A crônica abaixo foi escrita por Antônio Maria.
Para maiores informações sobre o autor, favor acessar: http://www.releituras.com/antoniomaria_bio.asp.
Boa leitura!
NÓS E OS DOURADOS
Tínhamos
que atingir um ponto do mar de onde fosse possível ver a silhueta completa do
Pão de Açúcar, à direita da Ilha Rasa. E à esquerda do barco, além da Ilha
Redonda, as Tijucas, desanuviadas e distintas. Chegamos, depois de umas duas
horas de motor Panther. Estamos acerca de quatro milhas ao sul do farol. No
barco, além de quem vos conta a história, Chico Brito, Pescocinho (por não
tê-lo), Noca, um senhor enjoando (por isso, dele, revelamos apenas as iniciais,
O. B.) e o timoneiro Braga — este último de Cachoeiro de Itapemirim. Motivo:
cardume de dourados. Viemos corricando desde a pedra do Forte e as iscas
chegaram intatas. Lanço minha linha de estreante sem grandes esperanças e, de repente,
alguma coisa me puxa para fora do barco. Resisto, dou linha, cobro a margem de
passeio que lhe dei, o bicho pula um metro em cima da onda (é grande e verde!)
e, finalmente, dá o seu último show de valentia, no fundo do barco, levando é o
Braga às voltas com o segundo peixe. Repete-se a luta, a ferroada do bicheiro e
o dourado número dois é apunhalado aos nossos pés. Chico Brito é senhor desses
mares e desses peixes. Fez-se um grande íntimo dos ventos e das correntes marinhas.

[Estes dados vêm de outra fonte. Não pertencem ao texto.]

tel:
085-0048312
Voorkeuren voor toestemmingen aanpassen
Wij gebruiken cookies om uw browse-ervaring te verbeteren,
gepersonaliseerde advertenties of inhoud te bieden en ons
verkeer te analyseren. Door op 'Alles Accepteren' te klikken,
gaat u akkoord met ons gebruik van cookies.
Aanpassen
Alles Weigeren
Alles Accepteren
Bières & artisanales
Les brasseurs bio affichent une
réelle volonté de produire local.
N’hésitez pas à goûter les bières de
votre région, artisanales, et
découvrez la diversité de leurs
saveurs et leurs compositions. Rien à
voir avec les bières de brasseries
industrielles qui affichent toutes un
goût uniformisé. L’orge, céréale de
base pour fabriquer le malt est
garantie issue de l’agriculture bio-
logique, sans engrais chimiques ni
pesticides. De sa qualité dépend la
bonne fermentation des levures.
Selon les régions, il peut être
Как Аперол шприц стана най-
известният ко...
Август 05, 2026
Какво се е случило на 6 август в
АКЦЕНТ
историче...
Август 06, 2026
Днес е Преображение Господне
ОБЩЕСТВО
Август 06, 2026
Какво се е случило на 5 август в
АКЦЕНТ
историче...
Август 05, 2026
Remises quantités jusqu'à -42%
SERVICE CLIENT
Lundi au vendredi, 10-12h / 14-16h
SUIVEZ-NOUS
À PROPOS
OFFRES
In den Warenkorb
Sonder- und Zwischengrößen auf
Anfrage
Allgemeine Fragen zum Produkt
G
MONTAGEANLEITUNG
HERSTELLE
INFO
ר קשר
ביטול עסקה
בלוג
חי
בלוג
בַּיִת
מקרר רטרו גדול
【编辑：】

Salta, diz nomes feios, xinga a tripulação, embarca o peixe, muda as sardinhas
do anzol, tudo com autoridade. O mar está azul e as águas, muito límpidas,
mostram o fundo abismo de Janaína, onde o risco e a morte têm silêncio de flor
e som de cantiga. O sol arde no rosto, nas costas e nas pernas aprazando uma
noite de Picrato de Butesin. De repente, vindo por debaixo do barco, maior que
o barco (uns três metros e meio), um bicho marrom com a cabeça de martelo, nadando
em macio. Ninguém disse nada antes de olhar para Chico Brito. Depois, os seis,
como uns loucos, começaram a xingar o tubarão de tudo o que era nome. O bicho
volteou o barco e só de piada deu uma cabeçada no motor de popa. Nessa altura
dois dourados comeram nossos anzóis e o tubarão resolve comê-los antes de nos
comer em juventude. O seu nado é uma beleza. Uma negaceada do dourado fê-lo dar
uma grande virada de piscina — sem botar as mãos. Sua nadadeira, fora d'água,
assovia na tona e conduz minha linha. Em seguida, numa deitada de desprezo,
corta o arame do meu anzol e passa roçando o barco a um palmo de mim. Cuspo
nele. Depois circunda o barco num raio de três metros e vem, de cara, em grande
velocidade, em nossa um cronista. O bicho leva a ferroada no lombo, dá outra
virada de piscina e quer levar o Braga pra ele. No barco, todos são contra. A
ponta do bicheiro abriu e o tubarão soltou-se. Chico Brito prepara a
espingarda. Vai ser um tiro certo. Vamos chegar aos Marimbás rebocando três metros
e meio de tubarão. Mas, nessa altura dos acontecimentos, o grande seláquio
resolve cuidar de outros interesses e some a boreste, cortando água, singrando
onda com o leque das costas. Voltamos aos dourados. O sol esfria. Parece que saímos
do pesqueiro porque a posição das três Tijucas, em relação à Ilha Redonda, já
não é a mesma. O vento está ficando úmido. O nosso companheiro O. B. enjoa,
coitado, e ressona agarrado no caniço. Voltamos à praia, com oito dourados e
uma história de tubarão para contar.